Una sentenza, secondo l’accusa della procura, scritta in quel fucile da caccia che Francesco Rosi, 43 anni, teneva sotto il letto sempre carico e che ha impugnato per sparare due colpi alla moglie menre il figlio di sei anni era in bagno. Secondo il legale Marco Brusco, componente del collegio di legali che assistono la famiglia Presta, la battaglia giudiziaria sarà quella per dimostrare che si è trattato di un omicidio premeditato “ci batteremo – le parole del legale – perché venga dato l’ergastolo al signor Rosi, perché non riterremo nessun’altra pena congrua”.

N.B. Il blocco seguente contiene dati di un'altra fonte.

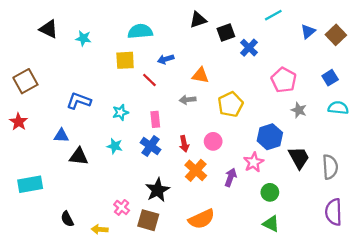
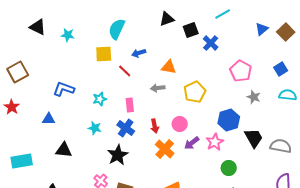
cyan line: (273, 15) -> (223, 14), moved
cyan semicircle: (140, 31) -> (117, 29), turned -60
black triangle: (79, 156) -> (64, 150), moved
gray semicircle: (330, 167) -> (281, 146), turned -75
purple arrow: (230, 177) -> (192, 143), moved, turned -147
black star: (158, 190) -> (118, 155), moved

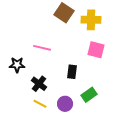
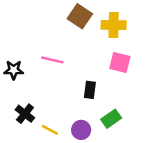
black star: (17, 65) -> (14, 70), moved
black cross: (39, 84) -> (25, 114), moved

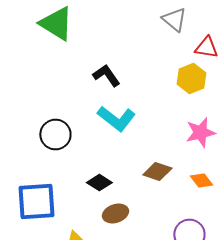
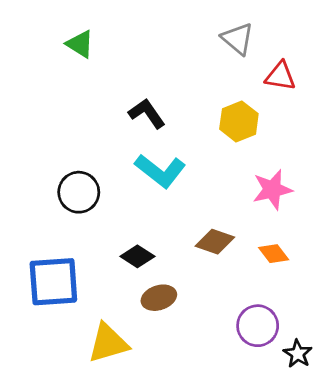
green triangle: (56, 24) -> (80, 44), size x0.6
yellow hexagon: (191, 78) -> (239, 121), moved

E intanto sono iniziati puntuali questa mattina 29 febbraio alle 9.30, al Ris di Roma, gli accertamenti scientifici sui reperti prelevati nella casa del Bellocchio. Al vaglio degli esperti gli indumenti che Rosi indossava la sera dell’omicidio, le tracce ematiche e soprattutto il fucile da caccia impugnato per uccidere l’avvocatessa originaria della Puglia. Per i primi esiti degli esami ci vorrà almeno una ventina di giorni. Poi ci sarà da attendere la chiusura delle indagini preliminari e la richiesta di rinvio a giudizio.